CS: People are very cooperative. Everybody is pitching in and rolling up their sleeves. That’s the Alaska way. As chancellor, I would typically start getting complaints and concerns, but I’m not seeing a lot of that. We’ve been very proactive both within our university but also in collaborating with the other universities in the state—coming up with policies and communicating in uniform. We’ve really worked hard on answering questions that people might have, so we can address their concerns.
One benefit we have at University of Alaska, Anchorage is that we’re very focused on the student success mission. People here automatically go into that emergency mode. How can we get these courses going? What do we need to help our students? It’s been very positive. Supervisors have been very liberal. Our employees are allowed to take home equipment from their offices. Everything to ease the process.
IT has been amazing through all of this by making sure we have enough help desk staff available, that our network is working optimally and that students are able to check out laptops.
Those who work in the library have also really stepped up. We made the decision to close the facility to the public but keep it open for faculty, staff and students. We still have computer workstations available for students, with proper social distancing is in place with hygienic cleaning at those stations.
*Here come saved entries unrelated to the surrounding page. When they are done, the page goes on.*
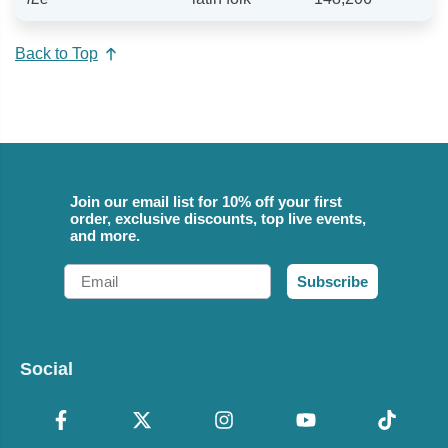
Back to Top
Join our email list for 10% off your first
order, exclusive discounts, top live events,
and more.
Email
Subscribe
Social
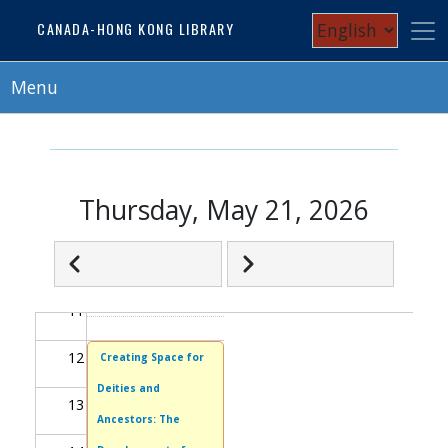
Skip
Select
CANADA-HONG KONG LIBRARY
05
to
your
main
06
content
Menu
language
07
08
Thursday, May 21, 2026
09
Next
Pagination
10
Previous
11
12
Creating Space for
Deities and
13
Ancestors: The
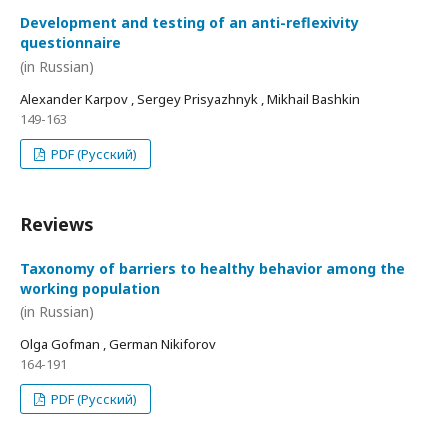
Development and testing of an anti-reflexivity
questionnaire
(in Russian)
Alexander Karpov , Sergey Prisyazhnyk , Mikhail Bashkin
149-163
PDF (Русский)
Reviews
Taxonomy of barriers to healthy behavior among the
working population
(in Russian)
Olga Gofman , German Nikiforov
164-191
PDF (Русский)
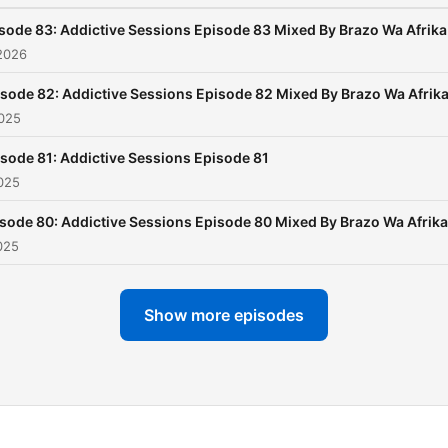
sode 83: Addictive Sessions Episode 83 Mixed By Brazo Wa Afrika
2026
sode 82: Addictive Sessions Episode 82 Mixed By Brazo Wa Afrik
2025
sode 81: Addictive Sessions Episode 81
025
sode 80: Addictive Sessions Episode 80 Mixed By Brazo Wa Afrika
025
Show more episodes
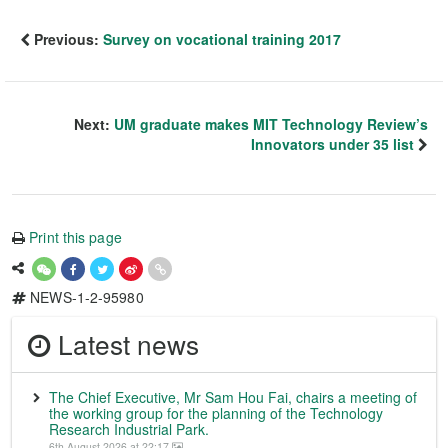
Previous:
Survey on vocational training 2017
Next:
UM graduate makes MIT Technology Review’s
Innovators under 35 list
Print this page
NEWS-1-2-95980
Latest news
The Chief Executive, Mr Sam Hou Fai, chairs a meeting of
the working group for the planning of the Technology
Research Industrial Park.
6th August 2026 at 22:17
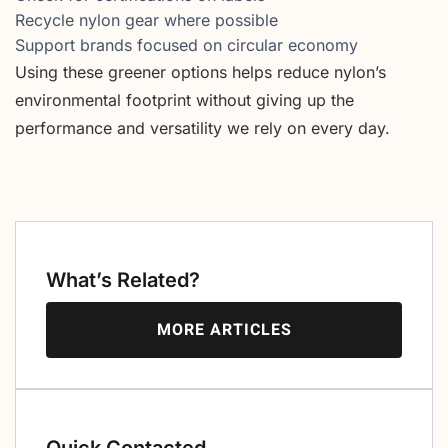
Recycle nylon gear where possible
Support brands focused on circular economy
Using these greener options helps reduce nylon’s
environmental footprint without giving up the
performance and versatility we rely on every day.
What’s Related?
MORE ARTICLES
Some students don’t have their own computers, so we’ve been thinking about how to deliver traditional services in this time of crisis.
Finally, the communications staff have also been amazing. They’ve been working seven days a week, making sure that people know what they need to know and pushing critical information out on multiple channels.
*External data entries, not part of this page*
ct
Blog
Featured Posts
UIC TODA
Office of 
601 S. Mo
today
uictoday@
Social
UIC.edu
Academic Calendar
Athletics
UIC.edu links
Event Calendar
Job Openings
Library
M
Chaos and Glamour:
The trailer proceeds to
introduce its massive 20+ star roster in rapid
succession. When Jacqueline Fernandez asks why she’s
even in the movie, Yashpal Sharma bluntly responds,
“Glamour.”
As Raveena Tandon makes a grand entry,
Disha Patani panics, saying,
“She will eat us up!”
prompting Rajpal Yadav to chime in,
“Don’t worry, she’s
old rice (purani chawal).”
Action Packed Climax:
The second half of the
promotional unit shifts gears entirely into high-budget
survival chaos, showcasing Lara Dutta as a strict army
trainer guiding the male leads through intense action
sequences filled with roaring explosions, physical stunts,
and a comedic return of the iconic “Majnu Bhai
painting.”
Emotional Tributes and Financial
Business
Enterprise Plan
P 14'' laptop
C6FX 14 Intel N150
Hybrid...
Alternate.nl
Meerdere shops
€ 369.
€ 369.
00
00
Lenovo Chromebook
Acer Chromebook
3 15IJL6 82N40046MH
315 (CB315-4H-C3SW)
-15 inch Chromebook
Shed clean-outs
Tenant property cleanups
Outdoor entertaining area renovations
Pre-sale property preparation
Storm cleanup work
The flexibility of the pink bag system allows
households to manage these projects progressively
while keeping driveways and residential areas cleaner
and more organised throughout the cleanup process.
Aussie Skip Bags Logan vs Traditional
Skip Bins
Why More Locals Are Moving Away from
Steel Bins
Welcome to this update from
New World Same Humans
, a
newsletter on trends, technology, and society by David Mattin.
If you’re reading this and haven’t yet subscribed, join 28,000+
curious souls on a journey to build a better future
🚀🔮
Evo: What has surprised you the most about what we’ve seen over the past few weeks?
CS: I did expect it to be all-encompassing, because once you eliminate classroom instruction at a university, it’s a big deal; however, what has surprised me is the speed at which we were able to convert and the faculty’s cooperation.
The ability for us to teach from at a distance or through other alternative delivery has been surprising. We didn’t think we could do it, but we were able to figure it out. We have a couple of units that are specifically designed to help faculty integrate technology into their classes, so those staff members have been working hard to make sure that they faculty is supported.
Evo: What are a few of the lessons about disaster preparedness that you’ve taken from this experience so far?
CS: We have a very robust incident management team. It’s a small team and they’re designed at the drop of a hat. If we have a crisis situation, they step in and start managing it and advising me. Here in Anchorage, we had a major earthquake in November 2018—a 7.1 on the Richter scale—and I saw this team’s strength and the procedures that we put in place, so we are really attuned to disasters. We already had the infrastructure in place to be able to bring people together, knew to ask the right questions and come up with solutions quickly.
The lesson from this is to put together a team that can respond quickly and have basic emergency policies and procedures in place. You need to establish something you can default to when you’re faced with a crisis because it’ll help you respond quickly.
We have very good communication channels throughout the university. We reach each other by email and video. In fact, we’ll push video messages through many channels, including social media. And parents have been very thankful for the updates since not every student can go home. So, it’s a good rule to keep good practices in place because you never know when you’re going to need them, but assuredly you will at some point.
This interview was edited for length and clarity.
Editor’s note: This interview was recorded on March 24, 2020.